Page-level text extractions
______________________________
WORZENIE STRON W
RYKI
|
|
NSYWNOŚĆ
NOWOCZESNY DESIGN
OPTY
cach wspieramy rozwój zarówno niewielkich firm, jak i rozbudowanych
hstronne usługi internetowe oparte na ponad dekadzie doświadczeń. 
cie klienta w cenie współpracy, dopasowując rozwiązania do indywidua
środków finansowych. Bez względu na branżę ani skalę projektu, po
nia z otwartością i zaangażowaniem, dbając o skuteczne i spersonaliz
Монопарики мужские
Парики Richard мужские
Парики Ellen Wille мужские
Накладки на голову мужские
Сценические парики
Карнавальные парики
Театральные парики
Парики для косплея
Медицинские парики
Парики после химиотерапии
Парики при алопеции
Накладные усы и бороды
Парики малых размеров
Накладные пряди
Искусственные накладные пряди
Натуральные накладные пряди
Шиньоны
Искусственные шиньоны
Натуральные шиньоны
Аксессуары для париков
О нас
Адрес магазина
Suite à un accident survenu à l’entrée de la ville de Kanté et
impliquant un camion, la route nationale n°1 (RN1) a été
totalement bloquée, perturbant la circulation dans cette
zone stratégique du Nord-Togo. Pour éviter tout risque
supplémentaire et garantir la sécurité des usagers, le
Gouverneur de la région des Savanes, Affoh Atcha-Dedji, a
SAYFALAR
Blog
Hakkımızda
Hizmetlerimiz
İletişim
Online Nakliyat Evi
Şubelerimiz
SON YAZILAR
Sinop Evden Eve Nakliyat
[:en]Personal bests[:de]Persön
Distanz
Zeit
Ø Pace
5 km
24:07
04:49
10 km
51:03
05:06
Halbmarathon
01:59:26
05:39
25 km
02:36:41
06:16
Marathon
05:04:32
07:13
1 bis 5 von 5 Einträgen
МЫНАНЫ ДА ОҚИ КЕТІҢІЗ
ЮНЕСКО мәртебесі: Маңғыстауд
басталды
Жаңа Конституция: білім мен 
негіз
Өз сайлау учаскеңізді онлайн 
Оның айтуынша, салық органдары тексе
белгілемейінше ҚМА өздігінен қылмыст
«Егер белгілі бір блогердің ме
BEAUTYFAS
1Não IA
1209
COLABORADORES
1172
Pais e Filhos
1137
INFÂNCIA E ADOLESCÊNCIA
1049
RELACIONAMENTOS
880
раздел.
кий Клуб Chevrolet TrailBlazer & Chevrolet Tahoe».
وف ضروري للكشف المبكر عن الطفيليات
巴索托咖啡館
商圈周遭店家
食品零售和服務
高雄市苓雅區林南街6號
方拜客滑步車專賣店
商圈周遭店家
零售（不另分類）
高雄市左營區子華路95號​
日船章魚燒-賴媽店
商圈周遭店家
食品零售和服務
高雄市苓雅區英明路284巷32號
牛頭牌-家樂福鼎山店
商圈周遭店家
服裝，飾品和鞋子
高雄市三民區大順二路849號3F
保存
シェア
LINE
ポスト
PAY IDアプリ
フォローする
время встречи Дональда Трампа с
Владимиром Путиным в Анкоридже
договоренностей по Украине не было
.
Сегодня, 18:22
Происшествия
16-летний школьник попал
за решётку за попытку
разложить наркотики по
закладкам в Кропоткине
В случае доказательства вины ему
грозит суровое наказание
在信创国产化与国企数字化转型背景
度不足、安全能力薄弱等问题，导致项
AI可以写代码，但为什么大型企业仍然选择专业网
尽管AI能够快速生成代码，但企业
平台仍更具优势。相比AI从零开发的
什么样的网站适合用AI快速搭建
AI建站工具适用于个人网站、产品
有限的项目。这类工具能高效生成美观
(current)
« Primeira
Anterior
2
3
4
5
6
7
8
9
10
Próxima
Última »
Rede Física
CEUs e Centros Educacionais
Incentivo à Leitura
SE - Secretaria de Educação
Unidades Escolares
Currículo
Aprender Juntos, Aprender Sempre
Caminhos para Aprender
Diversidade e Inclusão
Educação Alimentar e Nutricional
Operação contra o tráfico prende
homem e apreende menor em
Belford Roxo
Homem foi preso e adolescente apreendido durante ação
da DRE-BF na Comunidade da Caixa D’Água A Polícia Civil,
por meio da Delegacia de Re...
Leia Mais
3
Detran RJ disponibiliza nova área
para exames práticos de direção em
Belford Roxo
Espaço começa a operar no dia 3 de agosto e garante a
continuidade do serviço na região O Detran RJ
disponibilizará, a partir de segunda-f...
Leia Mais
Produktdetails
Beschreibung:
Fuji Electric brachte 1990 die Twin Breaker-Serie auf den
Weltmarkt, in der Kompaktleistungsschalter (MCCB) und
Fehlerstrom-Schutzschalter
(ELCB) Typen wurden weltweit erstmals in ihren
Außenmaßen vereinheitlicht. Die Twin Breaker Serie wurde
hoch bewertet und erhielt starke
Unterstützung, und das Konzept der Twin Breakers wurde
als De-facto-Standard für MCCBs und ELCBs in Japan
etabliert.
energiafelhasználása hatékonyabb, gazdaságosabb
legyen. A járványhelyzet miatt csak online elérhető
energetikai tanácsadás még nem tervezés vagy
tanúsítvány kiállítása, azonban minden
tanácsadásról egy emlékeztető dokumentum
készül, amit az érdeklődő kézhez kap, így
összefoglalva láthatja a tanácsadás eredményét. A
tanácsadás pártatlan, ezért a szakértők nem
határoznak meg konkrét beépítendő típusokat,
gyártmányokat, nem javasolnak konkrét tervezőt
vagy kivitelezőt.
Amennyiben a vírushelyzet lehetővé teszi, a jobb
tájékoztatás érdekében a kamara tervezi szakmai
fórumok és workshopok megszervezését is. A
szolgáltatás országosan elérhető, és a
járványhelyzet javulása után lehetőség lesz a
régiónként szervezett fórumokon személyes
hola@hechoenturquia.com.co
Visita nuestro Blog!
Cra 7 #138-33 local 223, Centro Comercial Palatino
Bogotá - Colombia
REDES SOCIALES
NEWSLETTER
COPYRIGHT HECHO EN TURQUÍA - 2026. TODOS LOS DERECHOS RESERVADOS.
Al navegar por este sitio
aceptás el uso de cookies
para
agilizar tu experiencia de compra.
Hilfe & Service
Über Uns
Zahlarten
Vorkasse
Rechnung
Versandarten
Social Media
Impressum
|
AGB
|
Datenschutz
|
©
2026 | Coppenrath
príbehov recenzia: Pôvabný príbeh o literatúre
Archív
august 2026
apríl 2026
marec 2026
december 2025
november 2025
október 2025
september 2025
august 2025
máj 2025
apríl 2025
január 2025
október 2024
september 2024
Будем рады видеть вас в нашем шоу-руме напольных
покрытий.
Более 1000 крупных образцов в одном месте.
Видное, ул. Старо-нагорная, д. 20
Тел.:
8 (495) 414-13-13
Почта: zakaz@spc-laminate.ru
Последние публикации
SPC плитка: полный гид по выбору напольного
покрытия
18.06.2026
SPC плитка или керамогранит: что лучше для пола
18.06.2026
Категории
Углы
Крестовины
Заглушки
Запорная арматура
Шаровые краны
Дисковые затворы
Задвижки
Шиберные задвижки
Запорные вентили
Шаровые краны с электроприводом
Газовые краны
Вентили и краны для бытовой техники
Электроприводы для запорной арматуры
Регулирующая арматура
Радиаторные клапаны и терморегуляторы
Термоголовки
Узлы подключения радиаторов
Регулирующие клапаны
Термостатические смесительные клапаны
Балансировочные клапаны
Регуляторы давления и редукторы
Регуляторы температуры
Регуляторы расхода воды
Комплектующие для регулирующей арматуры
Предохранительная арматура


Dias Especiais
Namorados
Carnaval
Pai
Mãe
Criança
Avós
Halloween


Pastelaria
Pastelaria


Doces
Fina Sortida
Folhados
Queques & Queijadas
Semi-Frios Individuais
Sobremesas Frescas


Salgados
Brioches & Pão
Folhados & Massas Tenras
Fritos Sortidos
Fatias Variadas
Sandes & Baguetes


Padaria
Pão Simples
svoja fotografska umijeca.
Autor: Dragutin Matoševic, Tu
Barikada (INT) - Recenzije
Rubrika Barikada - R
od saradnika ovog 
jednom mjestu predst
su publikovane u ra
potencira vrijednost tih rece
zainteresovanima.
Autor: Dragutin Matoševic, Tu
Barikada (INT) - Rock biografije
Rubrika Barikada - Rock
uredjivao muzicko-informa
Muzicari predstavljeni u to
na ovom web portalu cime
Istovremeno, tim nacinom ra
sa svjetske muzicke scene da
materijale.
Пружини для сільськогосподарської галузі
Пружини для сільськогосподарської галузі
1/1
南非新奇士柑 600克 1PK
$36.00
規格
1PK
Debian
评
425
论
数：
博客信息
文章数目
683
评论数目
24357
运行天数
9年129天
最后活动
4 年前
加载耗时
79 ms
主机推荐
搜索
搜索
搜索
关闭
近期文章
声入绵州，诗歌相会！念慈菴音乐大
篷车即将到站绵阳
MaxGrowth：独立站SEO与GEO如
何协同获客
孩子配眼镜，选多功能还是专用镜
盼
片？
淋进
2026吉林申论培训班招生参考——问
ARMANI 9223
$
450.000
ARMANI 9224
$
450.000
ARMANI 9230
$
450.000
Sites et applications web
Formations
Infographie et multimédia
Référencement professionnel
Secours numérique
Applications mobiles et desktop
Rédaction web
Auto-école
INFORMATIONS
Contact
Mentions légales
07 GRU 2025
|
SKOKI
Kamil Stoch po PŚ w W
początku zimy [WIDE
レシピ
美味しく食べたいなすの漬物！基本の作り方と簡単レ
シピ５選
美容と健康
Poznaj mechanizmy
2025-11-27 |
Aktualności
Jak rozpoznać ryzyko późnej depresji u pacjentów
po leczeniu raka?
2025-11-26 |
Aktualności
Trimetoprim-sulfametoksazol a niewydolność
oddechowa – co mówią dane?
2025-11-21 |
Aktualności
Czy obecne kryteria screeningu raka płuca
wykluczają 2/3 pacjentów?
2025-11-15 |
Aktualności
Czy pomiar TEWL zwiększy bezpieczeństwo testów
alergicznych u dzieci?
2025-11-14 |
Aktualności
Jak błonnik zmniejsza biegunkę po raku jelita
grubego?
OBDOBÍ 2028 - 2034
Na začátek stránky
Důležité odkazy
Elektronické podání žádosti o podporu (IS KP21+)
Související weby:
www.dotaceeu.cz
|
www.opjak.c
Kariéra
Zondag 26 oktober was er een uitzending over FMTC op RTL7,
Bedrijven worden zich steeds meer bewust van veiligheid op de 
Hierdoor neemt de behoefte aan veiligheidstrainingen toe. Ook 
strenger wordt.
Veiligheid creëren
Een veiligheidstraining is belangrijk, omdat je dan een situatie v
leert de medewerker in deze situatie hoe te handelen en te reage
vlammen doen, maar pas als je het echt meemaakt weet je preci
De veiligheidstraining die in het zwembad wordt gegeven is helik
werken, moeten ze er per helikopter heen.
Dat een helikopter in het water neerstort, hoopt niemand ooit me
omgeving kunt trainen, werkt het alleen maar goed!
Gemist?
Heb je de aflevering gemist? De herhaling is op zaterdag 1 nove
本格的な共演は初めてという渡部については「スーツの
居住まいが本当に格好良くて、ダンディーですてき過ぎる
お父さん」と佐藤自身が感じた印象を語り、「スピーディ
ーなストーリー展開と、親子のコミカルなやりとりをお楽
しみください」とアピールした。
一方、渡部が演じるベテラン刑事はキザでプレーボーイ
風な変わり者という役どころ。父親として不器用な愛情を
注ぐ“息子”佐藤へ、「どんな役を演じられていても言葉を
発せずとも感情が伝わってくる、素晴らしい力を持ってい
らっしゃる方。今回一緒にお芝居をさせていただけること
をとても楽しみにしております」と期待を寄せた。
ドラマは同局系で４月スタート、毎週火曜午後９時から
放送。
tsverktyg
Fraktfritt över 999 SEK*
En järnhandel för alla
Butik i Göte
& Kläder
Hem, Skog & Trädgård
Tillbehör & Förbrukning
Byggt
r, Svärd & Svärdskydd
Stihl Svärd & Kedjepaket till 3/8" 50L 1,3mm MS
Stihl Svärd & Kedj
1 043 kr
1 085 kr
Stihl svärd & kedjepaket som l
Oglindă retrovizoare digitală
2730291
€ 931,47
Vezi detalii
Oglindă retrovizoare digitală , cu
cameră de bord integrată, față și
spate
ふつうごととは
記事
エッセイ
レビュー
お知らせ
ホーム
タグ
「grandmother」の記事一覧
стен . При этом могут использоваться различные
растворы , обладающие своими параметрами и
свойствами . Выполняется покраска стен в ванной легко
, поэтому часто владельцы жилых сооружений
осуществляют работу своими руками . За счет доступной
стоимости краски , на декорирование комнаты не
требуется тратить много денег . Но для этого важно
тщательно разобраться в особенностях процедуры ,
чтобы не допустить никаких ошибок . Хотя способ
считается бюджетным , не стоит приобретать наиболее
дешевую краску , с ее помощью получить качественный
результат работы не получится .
______________________________
■ Exercise ■
Would you output, unchanged, each line from the start of the records to the line that holds "Парики малых размеров", both included and nothing else?

■ Completed exercise ■
WORZENIE STRON W
RYKI
|
|
NSYWNOŚĆ
NOWOCZESNY DESIGN
OPTY
cach wspieramy rozwój zarówno niewielkich firm, jak i rozbudowanych
hstronne usługi internetowe oparte na ponad dekadzie doświadczeń. 
cie klienta w cenie współpracy, dopasowując rozwiązania do indywidua
środków finansowych. Bez względu na branżę ani skalę projektu, po
nia z otwartością i zaangażowaniem, dbając o skuteczne i spersonaliz
Монопарики мужские
Парики Richard мужские
Парики Ellen Wille мужские
Накладки на голову мужские
Сценические парики
Карнавальные парики
Театральные парики
Парики для косплея
Медицинские парики
Парики после химиотерапии
Парики при алопеции
Накладные усы и бороды
Парики малых размеров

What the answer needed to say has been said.